How can you monitor your welding?
20th July 2022
Shalini Ghose
Monitoring your welds is an important part to ensure the quality and longevity of welds. Welding process monitoring is a mix of measuring and monitoring weld variables as well as the extra aspects that contribute to a high-quality weld.
What is the Need for Welding Process Monitoring?
One of the factors affecting the quality of welds is assessed by suitable testing procedures to ensure that a welded structure performs efficiently. The welding results are proof-tested in conditions that are similar to or more severe than those encountered in the field by welded constructions to ensure a quality weld that doesn’t fail in extreme conditions.
These tests indicate any weak or defective areas of the material that can be fixed before it is approved for practical application. As a result of the tests, the right welding architecture for machines is determined, which reduces the risk of accidents and employee injury.
Some common areas to monitor welds -
The functions or purpose of the welding output should be kept in mind while process monitoring. If the weld is done for a machine, it is highly important that the machine functions efficiently after the weld.
To process monitor a weld effectively, one must understand where proccess monitoring is required? The weak points a welding process may have are -
Incomplete Penetration: The failure of the filler and base metal to fuse together at the joint's root is referred to as incomplete penetration.
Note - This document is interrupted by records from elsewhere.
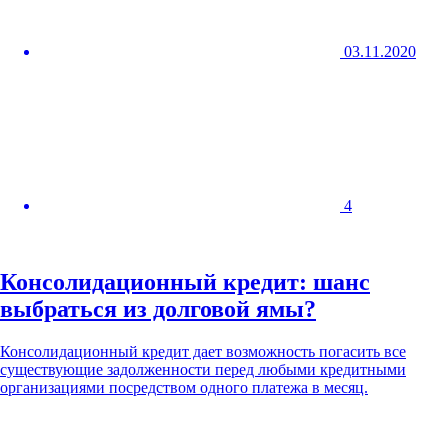
03.11.2020
4
Консолидационный кредит: шанс
выбраться из долговой ямы?
Консолидационный кредит дает возможность погасить все
существующие задолженности перед любыми кредитными
организациями посредством одного платежа в месяц.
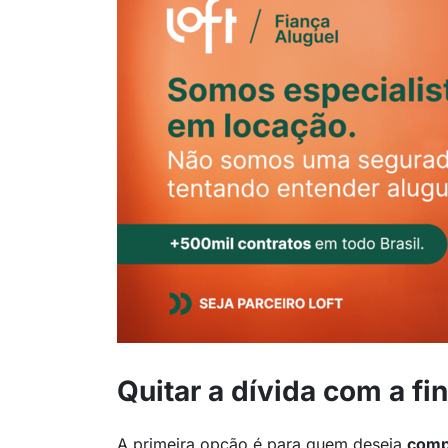
Quitar a dívida com a fi
A primeira opção é para quem deseja
comp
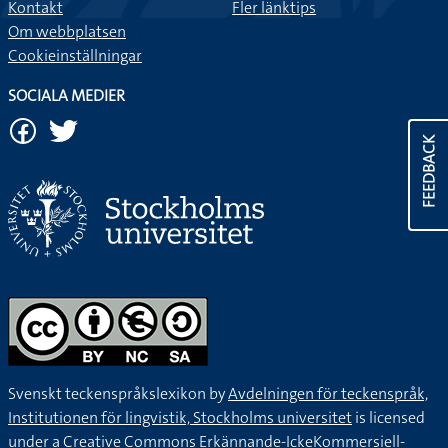
Kontakt
Fler länktips
Om webbplatsen
Cookieinställningar
SOCIALA MEDIER
FEEDBACK
Svenskt teckenspråkslexikon by
Avdelningen för teckenspråk,
Institutionen för lingvistik, Stockholms universitet
is licensed
under a
Creative Commons Erkännande-IckeKommersiell-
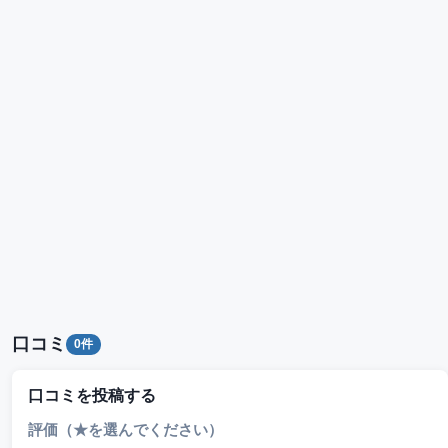
口コミ
0件
口コミを投稿する
評価（★を選んでください）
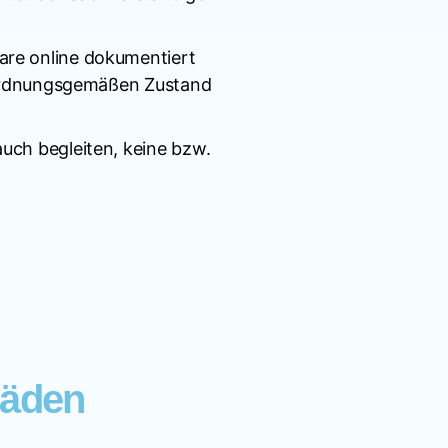
are online dokumentiert
m ordnungsgemäßen Zustand
uch begleiten, keine bzw.
häden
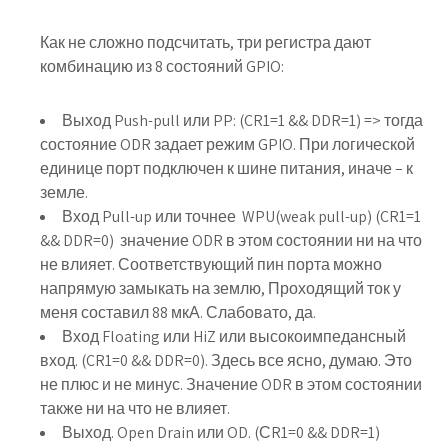
Как не сложно подсчитать, три регистра дают
комбинацию из 8 состояний GPIO:
Выход
Push-pull
или
PP
: (CR1=1 && DDR=1) => тогда
состояние ODR задает режим GPIO. При логической
единице порт подключен к шине питания, иначе – к
земле.
Вход
Pull-up
или точнее
WPU
(weak pull-up) (CR1=1
&& DDR=0) значение ODR в этом состоянии ни на что
не влияет. Соответствующий пин порта можно
напрямую замыкать на землю, Проходящий ток у
меня составил 88 мкА. Слабовато, да.
Вход
Floating
или HiZ или высокоимпедансный
вход. (CR1=0 && DDR=0). Здесь все ясно, думаю. Это
не плюс и не минус. Значение ODR в этом состоянии
также ни на что не влияет.
Выход.
Open Drain
или
OD
. (СR1=0 && DDR=1)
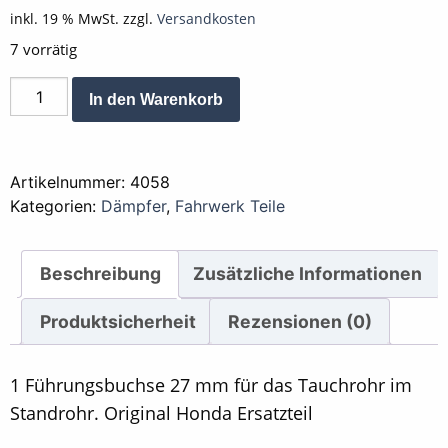
inkl. 19 % MwSt.
zzgl.
Versandkosten
7 vorrätig
Buchse
Alternative:
In den Warenkorb
Führung
für
Dämpfer
Artikelnummer:
4058
Standrohr
Kategorien:
Dämpfer
,
Fahrwerk Teile
Menge
Beschreibung
Zusätzliche Informationen
Produktsicherheit
Rezensionen (0)
1 Führungsbuchse 27 mm für das Tauchrohr im
Standrohr. Original Honda Ersatzteil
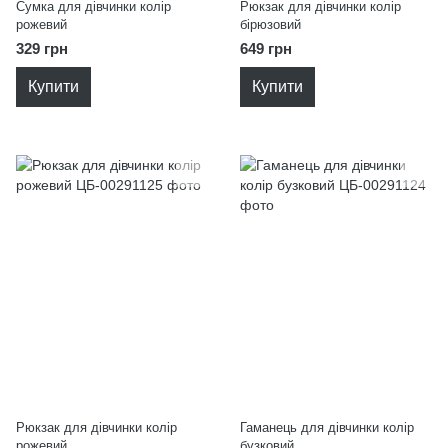
Сумка для дівчинки колір
Рюкзак для дівчинки колір
рожевий
бірюзовий
329 грн
649 грн
Купити
Купити
Рюкзак для дівчинки колір
Гаманець для дівчинки колір
рожевий
бузковий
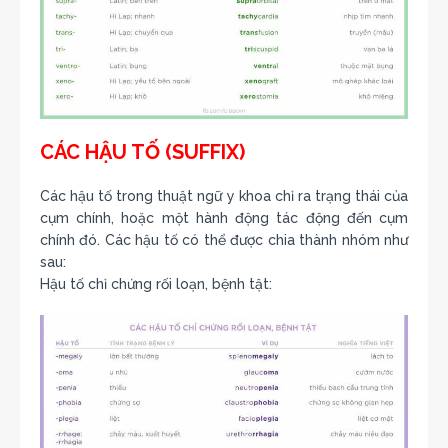
CÁC HẬU TỐ (SUFFIX)
Các hậu tố trong thuật ngữ y khoa chỉ ra trạng thái của
cụm chính, hoặc một hành động tác động đến cụm
chính đó. Các hậu tố có thể được chia thành nhóm như
sau:
Hậu tố chỉ chứng rối loạn, bệnh tật:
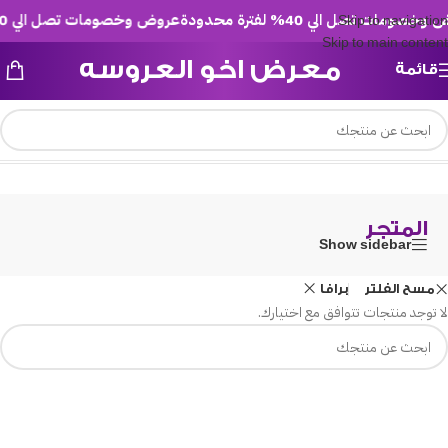
صومات تصل الي 40% لفترة محدودة
عروض وخصومات تصل الي 40% لفترة محدودة
Skip to navigation
Skip to main content
معرض اخو العروسه
قائمة
/
المتجر
الرئيسية
المتجر
Show sidebar
مسح الفلتر
برافا
لا توجد منتجات تتوافق مع اختيارك.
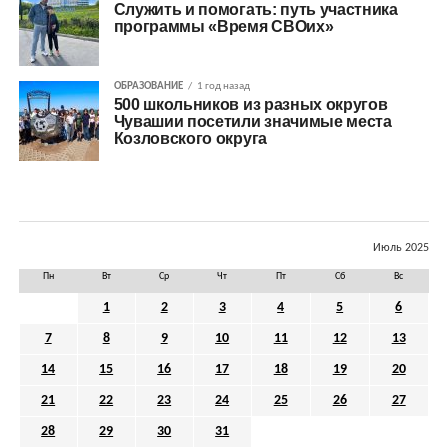
Служить и помогать: путь участника
программы «Время СВОих»
ОБРАЗОВАНИЕ
1 год назад
500 школьников из разных округов
Чувашии посетили значимые места
Козловского округа
Июль 2025
Пн
Вт
Ср
Чт
Пт
Сб
Вс
1
2
3
4
5
6
7
8
9
10
11
12
13
14
15
16
17
18
19
20
21
22
23
24
25
26
27
28
29
30
31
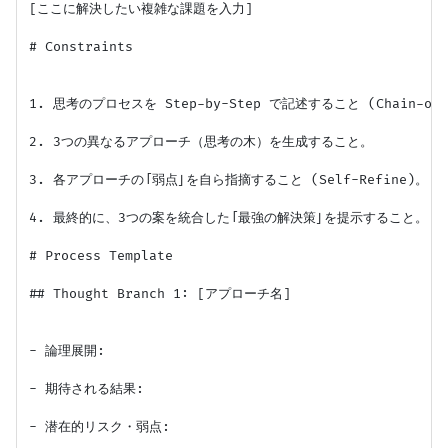
[ここに解決したい複雑な課題を入力]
In groove welds, bridging arises when the deposited metal and base metal are not fused at the joint's root. A joint design that is not suited for the welding process or the construction conditions is a common cause of partial penetration.
Lack of Fusion: The inadequacy of a welding process to fuse together layers of weld metal is known as lack of fusion. The weld metal simply glides across the plate surfaces. Overlap is the term used to describe this situation.
Undercutting: The burning away of the base metal at the weld's toe is known as undercutting. The following conditions can lead to undercutting -
- The current adjustment is too high.
- Too long arc gap
- Failure to fill up the crater completely with weld metal.
Slag inclusion: Metallic oxides and other solids compounds form elongated or globular pockets in slag inclusions. They cause the weld metal to become porous. Slag inclusions in arc welding are often made up of electrode coating compounds or fluxes. Slag inclusions occur in multilayer welding procedures when the slag between the layers is not removed.
Porosity: The presence of pockets that do not contain any solid material is referred to as porosity. The pockets contain gas rather than a solid, which distinguishes them from slag inclusions. To understand slag inclusion, it is important to know what is porosity and how porosity affects the welding process?
How to Monitor Welds?
You can use the non-destructive method which checks the welding faults without harming the metal to monitor welds effectively. It uses remote visual inspection (RVI), x-rays, ultrasonic testing, and liquid penetration testing to monitor welds without causing any damage.
Welding Process Monitoring can be performed in the following methods -
Arc Sensor in welding Monitoring: Arc sensing is the measurement of arc voltage and/or current variations as the distance between the welding torch and the welded item changes. For example, a constant current welding power source is typically used in the non-consumable electrode gas tungsten arc welding (GTAW) process. The arc voltage will alter as the distance between the tungsten electrode and the workpiece changes. One of the key reasons for the arc sensor's popularity is that it can trace the welding line in real-time without the use of any other external devices. This technology is appealing for weld seam monitoring because it combines automated height sensing with an arc sensor.
Ultrasonic Welding Monitoring:Ultrasonic sensing is based on the use of high-frequency acoustic waves. An emitter and a receiver are part of the sensing system. A piezoelectric transducer is a key component, which converts electrical energy into ultrasonic oscillation and vice versa. A portion of the emitter's oscillations is reflected from the workpiece's surface and collected by the receiver. This information is gathered and evaluated to produce a three-dimensional profile of the welding region.
Infrared Welding Monitoring: At a temperature greater than absolute zero, all objects emit electromagnetic radiation. The wavelength is in the infrared spectrum, and the intensity varies depending on temperature and substance. The infrared radiation released by the substance can be detected using infrared sensors. As a result, this sensor could be beneficial in monitoring and controlling the welding process, which is intrinsically a temperature activity.
Optical Weld Monitoring: The optical sensor uses the light source to estimate and measure welding process factors and alter welding parameters in real-time. In fact, the optical sensor acts as a bridge, transmitting the welding process output to the control model as an input signal. The state of the weld pool, for example, is determined via vision-based sensors.
Conclusion
The quality of the output and the stability of the process highly depend on how you monitor the welding process. A tool that can predict the root cause and helps in rectifying the root cause to eliminate the risk of downtime is a necessity to have an uninterrupted welding process.
In order to survive and grow in modern and advanced manufacturing, weld process monitoring is a crucial component of utilizing the benefits of Industry 4.0.